La hernie périnéale chez le chien : traitement chirurgical et facteurs de risque des complications - Le Point Vétérinaire expert canin n° 354 du 01/04/2015
Le Point Vétérinaire expert canin n° 354 du 01/04/2015

CHIRURGIE

Analyse d’article

Auteur(s) : Quentin Cabon

Fonctions : Service de chirurgie
VetAgro Sup
Campus vétérinaire de Lyon
1, avenue Bourgelat
69280 Marcy-L’Étoile

La hernie périnéale (HP) chez le chien est le résultat d’une faiblesse du diaphragme pelvien, qui a alors comme conséquence potentielle la hernie de plusieurs organes abdominaux tels que la vessie, la prostate, l’omentum ou encore les intestins ou le côlon [1]. La HP est observée principalement chez le chien mâle, d’âge avancé, entier ou castré tardivement (83 à 93 % des cas) [1, 8]. Toutefois, les HP sont également décrites chez la chienne et le chat [1, 9]. La cause de la HP est encore peu claire et probablement multifactorielle [1]. L’article résumé ici rapporte 34 cas sur 14 ans observés à l’université du Colorado, ce qui est peu comparé aux données obtenues en France. Cela est à rapprocher du fait que la très grande majorité des chiens est stérilisée aux États-Unis, ce qui modifie la prévalence de la HP.

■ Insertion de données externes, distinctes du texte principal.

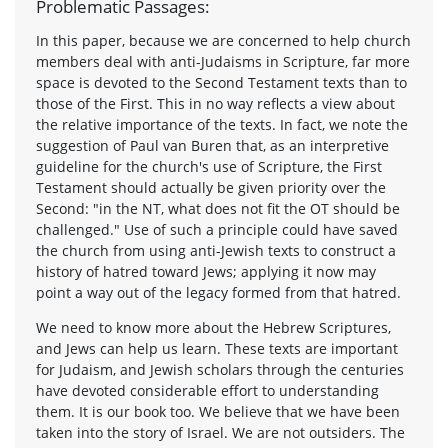
Problematic Passages:
In this paper, because we are concerned to help church
members deal with anti-Judaisms in Scripture, far more
space is devoted to the Second Testament texts than to
those of the First. This in no way reflects a view about
the relative importance of the texts. In fact, we note the
suggestion of Paul van Buren that, as an interpretive
guideline for the church's use of Scripture, the First
Testament should actually be given priority over the
Second: "in the NT, what does not fit the OT should be
challenged." Use of such a principle could have saved
the church from using anti-Jewish texts to construct a
history of hatred toward Jews; applying it now may
point a way out of the legacy formed from that hatred.
We need to know more about the Hebrew Scriptures,
and Jews can help us learn. These texts are important
for Judaism, and Jewish scholars through the centuries
have devoted considerable effort to understanding
them. It is our book too. We believe that we have been
taken into the story of Israel. We are not outsiders. The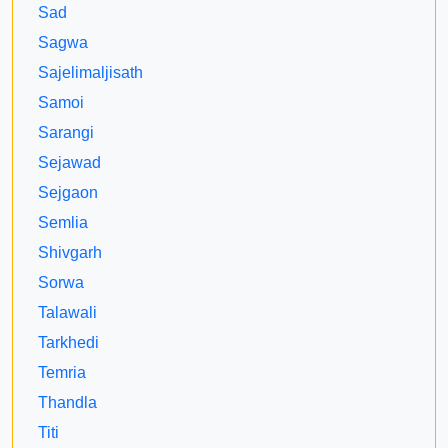
Sad
Sagwa
Sajelimaljisath
Samoi
Sarangi
Sejawad
Sejgaon
Semlia
Shivgarh
Sorwa
Talawali
Tarkhedi
Temria
Thandla
Titi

ANATOMIE DE LA HERNIE PÉRINÉALE

Le diaphragme pelvien est constitué des muscles releveur de l’anus et coccygien et du fascia périnéal, ainsi que du muscle sphincter anal externe, selon certains auteurs [1]. Il est bordé par la troisième vertèbre coccygienne dorsalement, le ligament sacro-tubéreux latéralement (absent chez le chat) et la table ischiatique ventralement. Parmi les muscles impliqués dans le diaphragme pelvien, le muscle releveur de l’anus semble être le plus communément atrophié, et parfois même absent macroscopiquement chez certains chiens [1]. La HP la plus fréquente est dite caudale, soit entre les muscles releveur de l’anus, obturateur interne et sphincter anal externe. Bien que moins fréquentes, des hernies dorsales, ventrales ou latérales sont également décrites [1].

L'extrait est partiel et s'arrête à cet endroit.